Mahajan Vinit B, Wei Cui, McDonnell Peter J
Department of Microbiology and Molecular Genetics, University of California-Irvine, Irvine, CA 92697, USA.
Invest Ophthalmol Vis Sci. 2002 Jul;43(7):2143-51.
To identify changes in gene expression in human corneal fibroblasts after exposure to interleukin-1alpha.
RNA was isolated from cultured human corneal fibroblasts after treatment with interleukin-1alpha and subjected to DNA microarray analysis. Changes in gene expression were determined by comparison with untreated cells in three independent experiments after a Bayesian statistical analysis of variance.
Changes in gene expression were reproducibly observed in 165 genes representing previously identified and novel chemokines, matrix molecules, membrane receptors, angiogenic mediators, and transcription factors that correlated with pathophysiological responses to inflammation. Dramatic increases in gene expression were observed with exodus-1 (CCL20), MMP-12, and RhoA.
DNA microarray analysis of the corneal fibroblast response to interleukin-1alpha provides important insight into modeling changes in gene expression and suggests novel therapeutic targets for the control of corneal inflammation.

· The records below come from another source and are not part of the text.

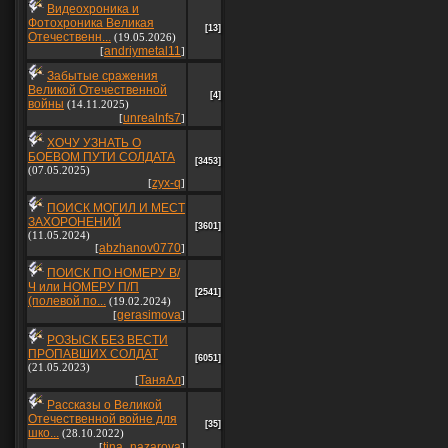
Видеохроника и
Фотохроника Великая
[13]
Отечественн...
(19.05.2026)
andriymetal11
[
]
Забытые сражения
Великой Отечественной
[4]
войны
(14.11.2025)
unrealnfs7
[
]
ХОЧУ УЗНАТЬ О
БОЕВОМ ПУТИ СОЛДАТА
[3453]
(07.05.2025)
zyx-q
[
]
ПОИСК МОГИЛ И МЕСТ
ЗАХОРОНЕНИЙ
[3601]
(11.05.2024)
abzhanov0770
[
]
ПОИСК ПО НОМЕРУ В/
Ч или НОМЕРУ П/П
[2541]
(полевой по...
(19.02.2024)
gerasimova
[
]
РОЗЫСК БЕЗ ВЕСТИ
ПРОПАВШИХ СОЛДАТ
[6051]
(21.05.2023)
ТаняАл
[
]
Рассказы о Великой
Отечественной войне для
[35]
шко...
(28.10.2022)
tina_nazarova
[
]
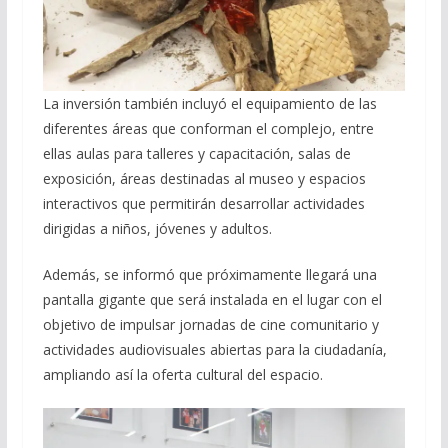
La inversión también incluyó el equipamiento de las
diferentes áreas que conforman el complejo, entre
ellas aulas para talleres y capacitación, salas de
exposición, áreas destinadas al museo y espacios
interactivos que permitirán desarrollar actividades
dirigidas a niños, jóvenes y adultos.
Además, se informó que próximamente llegará una
pantalla gigante que será instalada en el lugar con el
objetivo de impulsar jornadas de cine comunitario y
actividades audiovisuales abiertas para la ciudadanía,
ampliando así la oferta cultural del espacio.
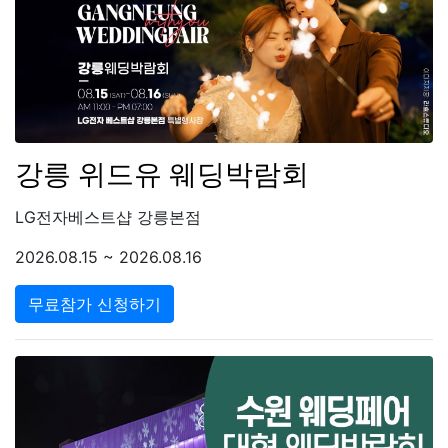
강릉 위드유 웨딩박람회
LG전자베스트샵 강릉본점
2026.08.15 ~ 2026.08.16
무료참가 신청하기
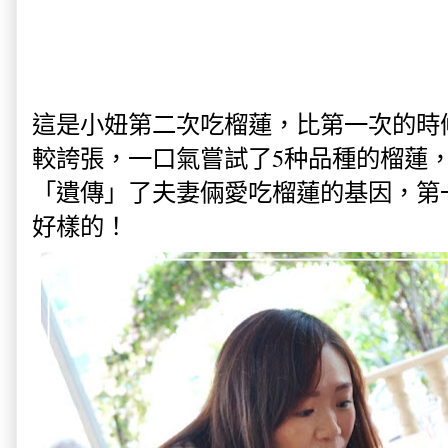
這是小妞第二次吃榴蓮，比第一次的時
較誇張，一口氣嘗試了5种品種的榴蓮
「遺傳」了夫妻倆愛吃榴蓮的基因，第
好樣的！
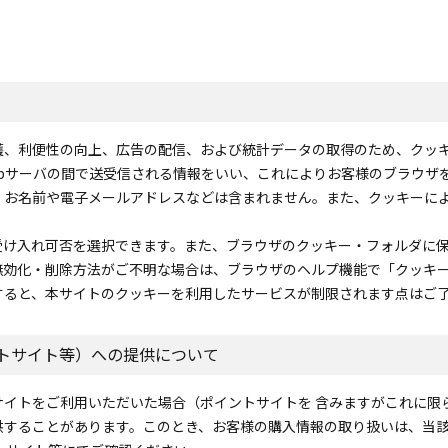
護、利便性の向上、広告の配信、および統計データの取得のため、クッ
ebサーバの間で送受信される情報をいい、これによりお客様のブラウザ
、お名前や電子メールアドレスなどは含まれません。また、クッキーに
受け入れ可否を選択できます。また、ブラウザのクッキー・フォルダに
無効化・削除方法がご不明な場合は、ブラウザのヘルプ機能で「クッキ
すると、本サイトのクッキーを利用したサービスが制限されます点はご
トサイト等）への提供について
サイトをご利用いただいた場合（ポイントサイトを 含みますがこれに限
供することがあります。このとき、お客様の購入情報の取り扱いは、当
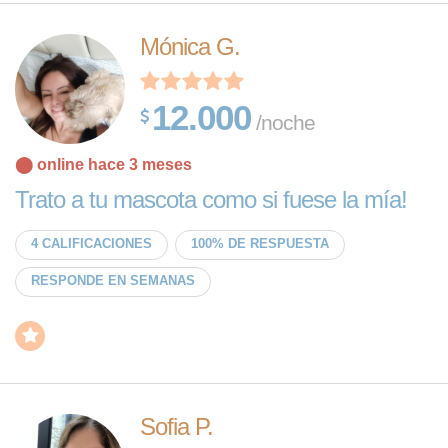
Mónica G.
12.000
/noche
⬤ online hace 3 meses
Trato a tu mascota como si fuese la mía!
4 CALIFICACIONES
100% DE RESPUESTA
RESPONDE EN SEMANAS
Sofia P.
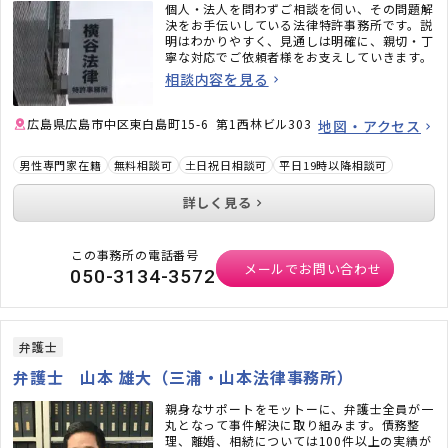
個人・法人を問わずご相談を伺い、その問題解
決をお手伝いしている法律特許事務所です。説
明はわかりやすく、見通しは明確に、親切・丁
寧な対応でご依頼者様をお支えしていきます。
相談内容を見る
広島県広島市中区東白島町15-6 第1西林ビル303
地図・アクセス
男性専門家在籍
無料相談可
土日祝日相談可
平日19時以降相談可
詳しく見る
この事務所の電話番号
メールでお問い合わせ
050-3134-3572
弁護士
弁護士 山本 雄大（三浦・山本法律事務所）
親身なサポートをモットーに、弁護士全員が一
丸となって事件解決に取り組みます。債務整
理、離婚、相続については100件以上の実績が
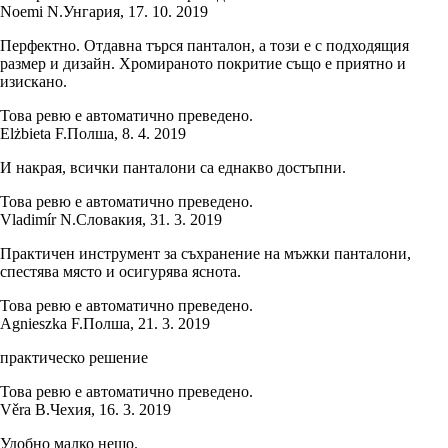
Noemi N.
Унгария
,
17. 10. 2019
Перфектно. Отдавна търся панталон, а този е с подходящия
размер и дизайн. Хромираното покритие също е приятно и
изискано.
Това ревю е автоматично преведено.
Elżbieta F.
Полша
,
8. 4. 2019
И накрая, всички панталони са еднакво достъпни.
Това ревю е автоматично преведено.
Vladimír N.
Словакия
,
31. 3. 2019
Практичен инструмент за съхранение на мъжки панталони,
спестява място и осигурява яснота.
Това ревю е автоматично преведено.
Agnieszka F.
Полша
,
21. 3. 2019
практическо решение
Това ревю е автоматично преведено.
Věra B.
Чехия
,
16. 3. 2019
Удобно малко нещо.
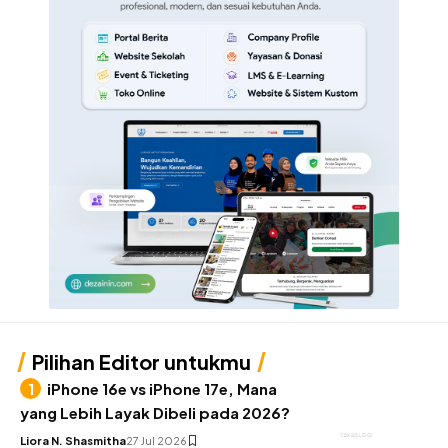
Pilihan Editor untukmu
iPhone 16e vs iPhone 17e, Mana
yang Lebih Layak Dibeli pada 2026?
TEKNOLOGI
Liora N. Shasmitha
27 Jul 2026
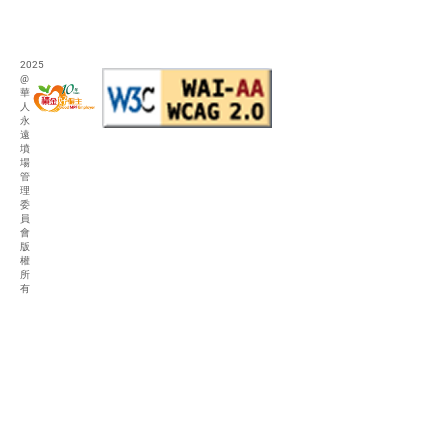
2025
@
華
人
永
遠
墳
場
管
理
委
員
會
版
權
所
有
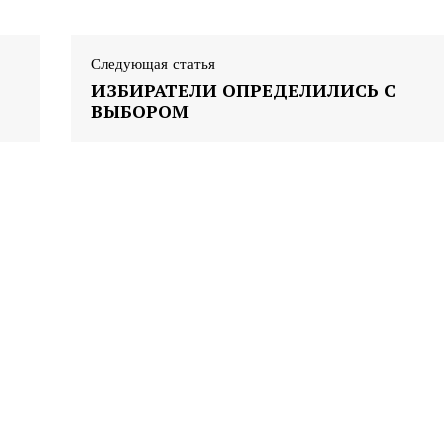
Следующая статья
ИЗБИРАТЕЛИ ОПРЕДЕЛИЛИСЬ С
ВЫБОРОМ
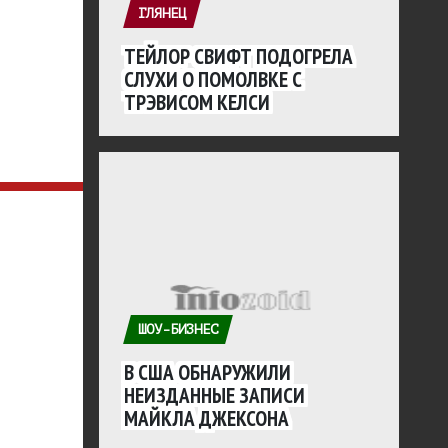
ГЛЯНЕЦ
ТЕЙЛОР СВИФТ ПОДОГРЕЛА
СЛУХИ О ПОМОЛВКЕ С
ТРЭВИСОМ КЕЛСИ
ШОУ-БИЗНЕС
В США ОБНАРУЖИЛИ
НЕИЗДАННЫЕ ЗАПИСИ
МАЙКЛА ДЖЕКСОНА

确定人角膜成纤维细胞在暴露于白细胞介素-1α后基因表达的变化。
用白细胞介素-1α处理培养的人角膜成纤维细胞后分离RNA,并进行DNA微阵列分析。在对三个独立实验中未处理的细胞进行贝叶斯方差统计分析后,通过与未处理细胞比较来确定基因表达的变化。
在165个基因中可重复观察到基因表达的变化,这些基因代表了先前已确定的和新发现的趋化因子、基质分子、膜受体、血管生成介质和转录因子,它们与炎症的病理生理反应相关。观察到exodus-1(CCL20)、MMP-12和RhoA的基因表达显著增加。
对角膜成纤维细胞对白细胞介素-1α反应的DNA微阵列分析为模拟基因表达变化提供了重要见解,并为控制角膜炎症提出了新的治疗靶点。